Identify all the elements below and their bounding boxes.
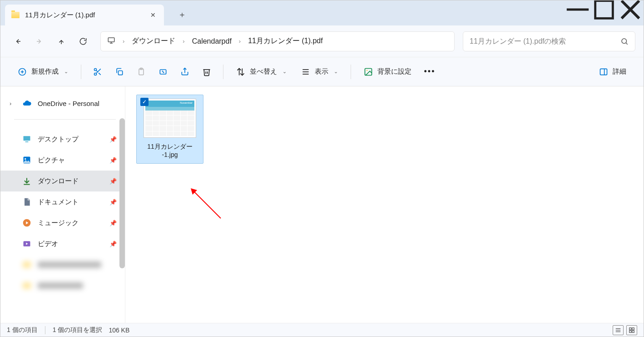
svg-point-10 — [622, 39, 627, 44]
file-name: 11月カレンダー-1.jpg — [147, 142, 193, 159]
active-tab[interactable]: 11月カレンダー (1).pdf ✕ — [5, 5, 164, 25]
thumb-header: November — [145, 101, 194, 107]
file-list[interactable]: ✓ November 11月カレンダー-1.jpg — [125, 86, 644, 324]
main-area: › OneDrive - Personal デスクトップ 📌 ピクチャ 📌 ダウ… — [0, 86, 644, 324]
svg-rect-20 — [119, 70, 123, 75]
sidebar-item-label: ミュージック — [38, 219, 79, 227]
search-box[interactable] — [463, 31, 635, 51]
new-tab-button[interactable]: ＋ — [173, 5, 191, 24]
forward-button[interactable] — [30, 32, 49, 50]
checkbox[interactable]: ✓ — [140, 98, 149, 106]
pin-icon[interactable]: 📌 — [109, 241, 117, 247]
paste-button[interactable] — [131, 63, 151, 81]
pin-icon[interactable]: 📌 — [109, 136, 117, 143]
svg-rect-1 — [595, 1, 613, 19]
file-item[interactable]: ✓ November 11月カレンダー-1.jpg — [136, 95, 203, 164]
share-button[interactable] — [175, 63, 195, 81]
sort-button[interactable]: 並べ替え ⌄ — [230, 63, 293, 81]
status-bar: 1 個の項目 1 個の項目を選択 106 KB — [0, 323, 644, 337]
svg-line-42 — [193, 191, 221, 218]
separator — [81, 65, 81, 79]
new-button[interactable]: 新規作成 ⌄ — [11, 63, 74, 81]
breadcrumb-part[interactable]: Calendarpdf — [192, 37, 232, 45]
new-label: 新規作成 — [31, 67, 59, 76]
cut-button[interactable] — [88, 63, 108, 81]
svg-rect-32 — [600, 69, 607, 75]
sidebar-item-music[interactable]: ミュージック 📌 — [0, 212, 125, 233]
search-input[interactable] — [470, 37, 620, 45]
arrow-annotation — [189, 186, 225, 223]
grid-view-button[interactable] — [626, 325, 637, 335]
chevron-down-icon: ⌄ — [282, 69, 287, 75]
close-button[interactable] — [617, 0, 644, 19]
pin-icon[interactable]: 📌 — [109, 220, 117, 226]
sidebar-item-onedrive[interactable]: › OneDrive - Personal — [0, 93, 125, 114]
scrollbar[interactable] — [119, 118, 125, 268]
svg-point-31 — [367, 70, 368, 71]
chevron-down-icon: ⌄ — [64, 69, 68, 75]
copy-icon — [115, 67, 124, 76]
toolbar: 新規作成 ⌄ 並べ替え ⌄ 表示 ⌄ 背景に設定 ••• 詳細 — [0, 57, 644, 86]
details-label: 詳細 — [613, 67, 626, 76]
list-view-button[interactable] — [613, 325, 624, 335]
desktop-icon — [22, 135, 31, 144]
trash-icon — [202, 67, 211, 76]
refresh-button[interactable] — [74, 32, 92, 50]
svg-rect-35 — [25, 141, 29, 142]
sidebar-item-redacted[interactable] — [0, 275, 125, 296]
sidebar: › OneDrive - Personal デスクトップ 📌 ピクチャ 📌 ダウ… — [0, 86, 125, 324]
pin-icon[interactable]: 📌 — [109, 157, 117, 164]
details-pane-icon — [599, 67, 608, 76]
sidebar-item-label: OneDrive - Personal — [38, 100, 99, 107]
video-icon — [22, 239, 31, 248]
sidebar-item-videos[interactable]: ビデオ 📌 — [0, 233, 125, 254]
separator — [351, 65, 351, 79]
sidebar-item-documents[interactable]: ドキュメント 📌 — [0, 191, 125, 212]
chevron-right-icon[interactable]: › — [178, 38, 189, 45]
details-pane-button[interactable]: 詳細 — [593, 63, 633, 81]
clipboard-icon — [137, 67, 146, 76]
sidebar-item-label: ピクチャ — [38, 156, 65, 165]
item-count: 1 個の項目 — [7, 326, 38, 334]
address-bar[interactable]: › ダウンロード › Calendarpdf › 11月カレンダー (1).pd… — [100, 31, 455, 51]
sidebar-item-label: ドキュメント — [38, 198, 79, 206]
pin-icon[interactable]: 📌 — [109, 178, 117, 185]
sidebar-item-downloads[interactable]: ダウンロード 📌 — [0, 171, 125, 191]
background-label: 背景に設定 — [377, 67, 411, 76]
minimize-button[interactable] — [565, 0, 591, 19]
breadcrumb-part[interactable]: 11月カレンダー (1).pdf — [248, 36, 322, 46]
window-controls — [565, 0, 644, 19]
chevron-right-icon[interactable]: › — [118, 38, 129, 45]
back-button[interactable] — [9, 32, 27, 50]
sidebar-item-pictures[interactable]: ピクチャ 📌 — [0, 150, 125, 171]
rename-icon — [159, 67, 168, 76]
sort-label: 並べ替え — [250, 67, 277, 76]
more-button[interactable]: ••• — [420, 63, 440, 81]
breadcrumb-part[interactable]: ダウンロード — [132, 36, 175, 46]
view-button[interactable]: 表示 ⌄ — [295, 63, 344, 81]
up-button[interactable] — [52, 32, 70, 50]
dots-icon: ••• — [424, 67, 436, 76]
share-icon — [180, 67, 189, 76]
svg-line-19 — [96, 70, 98, 71]
separator — [14, 119, 116, 120]
close-tab-button[interactable]: ✕ — [149, 10, 158, 20]
selection-size: 106 KB — [109, 327, 129, 334]
sidebar-item-label: ダウンロード — [38, 177, 79, 186]
sidebar-item-desktop[interactable]: デスクトップ 📌 — [0, 129, 125, 150]
cloud-icon — [22, 99, 31, 108]
delete-button[interactable] — [197, 63, 217, 81]
separator — [45, 326, 45, 334]
copy-button[interactable] — [109, 63, 129, 81]
chevron-right-icon[interactable]: › — [10, 100, 14, 107]
chevron-right-icon[interactable]: › — [234, 38, 245, 45]
set-background-button[interactable]: 背景に設定 — [357, 63, 418, 81]
pin-icon[interactable]: 📌 — [109, 199, 117, 206]
sidebar-item-redacted[interactable] — [0, 254, 125, 275]
folder-icon — [22, 281, 31, 290]
search-icon — [620, 37, 629, 45]
view-label: 表示 — [315, 67, 328, 76]
svg-rect-50 — [632, 330, 634, 332]
maximize-button[interactable] — [591, 0, 617, 19]
rename-button[interactable] — [153, 63, 173, 81]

########################################

■ **What is being asked**:
Produce a verbatim copy of every entry, excluding pictures.

■ **Reply to the exercise**:
Identify all the elements below and their bounding boxes.
svg-point-10 — [622, 39, 627, 44]
file-name: 11月カレンダー-1.jpg — [147, 142, 193, 159]
active-tab[interactable]: 11月カレンダー (1).pdf ✕ — [5, 5, 164, 25]
thumb-header: November — [145, 101, 194, 107]
file-list[interactable]: ✓ November 11月カレンダー-1.jpg — [125, 86, 644, 324]
main-area: › OneDrive - Personal デスクトップ 📌 ピクチャ 📌 ダウ… — [0, 86, 644, 324]
svg-rect-20 — [119, 70, 123, 75]
sidebar-item-label: ミュージック — [38, 219, 79, 227]
search-box[interactable] — [463, 31, 635, 51]
new-tab-button[interactable]: ＋ — [173, 5, 191, 24]
forward-button[interactable] — [30, 32, 49, 50]
checkbox[interactable]: ✓ — [140, 98, 149, 106]
pin-icon[interactable]: 📌 — [109, 241, 117, 247]
paste-button[interactable] — [131, 63, 151, 81]
pin-icon[interactable]: 📌 — [109, 136, 117, 143]
svg-rect-1 — [595, 1, 613, 19]
file-item[interactable]: ✓ November 11月カレンダー-1.jpg — [136, 95, 203, 164]
share-button[interactable] — [175, 63, 195, 81]
sort-button[interactable]: 並べ替え ⌄ — [230, 63, 293, 81]
status-bar: 1 個の項目 1 個の項目を選択 106 KB — [0, 323, 644, 337]
svg-line-42 — [193, 191, 221, 218]
separator — [81, 65, 81, 79]
new-button[interactable]: 新規作成 ⌄ — [11, 63, 74, 81]
breadcrumb-part[interactable]: Calendarpdf — [192, 37, 232, 45]
new-label: 新規作成 — [31, 67, 59, 76]
cut-button[interactable] — [88, 63, 108, 81]
svg-rect-32 — [600, 69, 607, 75]
sidebar-item-music[interactable]: ミュージック 📌 — [0, 212, 125, 233]
search-input[interactable] — [470, 37, 620, 45]
arrow-annotation — [189, 186, 225, 223]
grid-view-button[interactable] — [626, 325, 637, 335]
chevron-down-icon: ⌄ — [282, 69, 287, 75]
close-button[interactable] — [617, 0, 644, 19]
pin-icon[interactable]: 📌 — [109, 220, 117, 226]
sidebar-item-onedrive[interactable]: › OneDrive - Personal — [0, 93, 125, 114]
scrollbar[interactable] — [119, 118, 125, 268]
svg-point-31 — [367, 70, 368, 71]
chevron-down-icon: ⌄ — [64, 69, 68, 75]
copy-icon — [115, 67, 124, 76]
toolbar: 新規作成 ⌄ 並べ替え ⌄ 表示 ⌄ 背景に設定 ••• 詳細 — [0, 57, 644, 86]
details-label: 詳細 — [613, 67, 626, 76]
list-view-button[interactable] — [613, 325, 624, 335]
desktop-icon — [22, 135, 31, 144]
trash-icon — [202, 67, 211, 76]
refresh-button[interactable] — [74, 32, 92, 50]
svg-rect-35 — [25, 141, 29, 142]
sidebar-item-redacted[interactable] — [0, 275, 125, 296]
sidebar: › OneDrive - Personal デスクトップ 📌 ピクチャ 📌 ダウ… — [0, 86, 125, 324]
pin-icon[interactable]: 📌 — [109, 157, 117, 164]
details-pane-icon — [599, 67, 608, 76]
sidebar-item-label: OneDrive - Personal — [38, 100, 99, 107]
video-icon — [22, 239, 31, 248]
sidebar-item-videos[interactable]: ビデオ 📌 — [0, 233, 125, 254]
separator — [351, 65, 351, 79]
sidebar-item-documents[interactable]: ドキュメント 📌 — [0, 191, 125, 212]
chevron-right-icon[interactable]: › — [178, 38, 189, 45]
details-pane-button[interactable]: 詳細 — [593, 63, 633, 81]
clipboard-icon — [137, 67, 146, 76]
sidebar-item-label: ピクチャ — [38, 156, 65, 165]
item-count: 1 個の項目 — [7, 326, 38, 334]
address-bar[interactable]: › ダウンロード › Calendarpdf › 11月カレンダー (1).pd… — [100, 31, 455, 51]
sidebar-item-label: ドキュメント — [38, 198, 79, 206]
pin-icon[interactable]: 📌 — [109, 178, 117, 185]
sidebar-item-downloads[interactable]: ダウンロード 📌 — [0, 171, 125, 191]
background-label: 背景に設定 — [377, 67, 411, 76]
minimize-button[interactable] — [565, 0, 591, 19]
breadcrumb-part[interactable]: 11月カレンダー (1).pdf — [248, 36, 322, 46]
window-controls — [565, 0, 644, 19]
chevron-right-icon[interactable]: › — [118, 38, 129, 45]
back-button[interactable] — [9, 32, 27, 50]
sidebar-item-pictures[interactable]: ピクチャ 📌 — [0, 150, 125, 171]
rename-icon — [159, 67, 168, 76]
sort-label: 並べ替え — [250, 67, 277, 76]
more-button[interactable]: ••• — [420, 63, 440, 81]
breadcrumb-part[interactable]: ダウンロード — [132, 36, 175, 46]
view-button[interactable]: 表示 ⌄ — [295, 63, 344, 81]
up-button[interactable] — [52, 32, 70, 50]
dots-icon: ••• — [424, 67, 436, 76]
share-icon — [180, 67, 189, 76]
svg-line-19 — [96, 70, 98, 71]
separator — [14, 119, 116, 120]
close-tab-button[interactable]: ✕ — [149, 10, 158, 20]
selection-size: 106 KB — [109, 327, 129, 334]
sidebar-item-label: ダウンロード — [38, 177, 79, 186]
sidebar-item-desktop[interactable]: デスクトップ 📌 — [0, 129, 125, 150]
cloud-icon — [22, 99, 31, 108]
delete-button[interactable] — [197, 63, 217, 81]
separator — [45, 326, 45, 334]
copy-button[interactable] — [109, 63, 129, 81]
chevron-right-icon[interactable]: › — [10, 100, 14, 107]
chevron-right-icon[interactable]: › — [234, 38, 245, 45]
set-background-button[interactable]: 背景に設定 — [357, 63, 418, 81]
pin-icon[interactable]: 📌 — [109, 199, 117, 206]
sidebar-item-redacted[interactable] — [0, 254, 125, 275]
folder-icon — [22, 281, 31, 290]
search-icon — [620, 37, 629, 45]
view-label: 表示 — [315, 67, 328, 76]
svg-rect-50 — [632, 330, 634, 332]
maximize-button[interactable] — [591, 0, 617, 19]
rename-button[interactable] — [153, 63, 173, 81]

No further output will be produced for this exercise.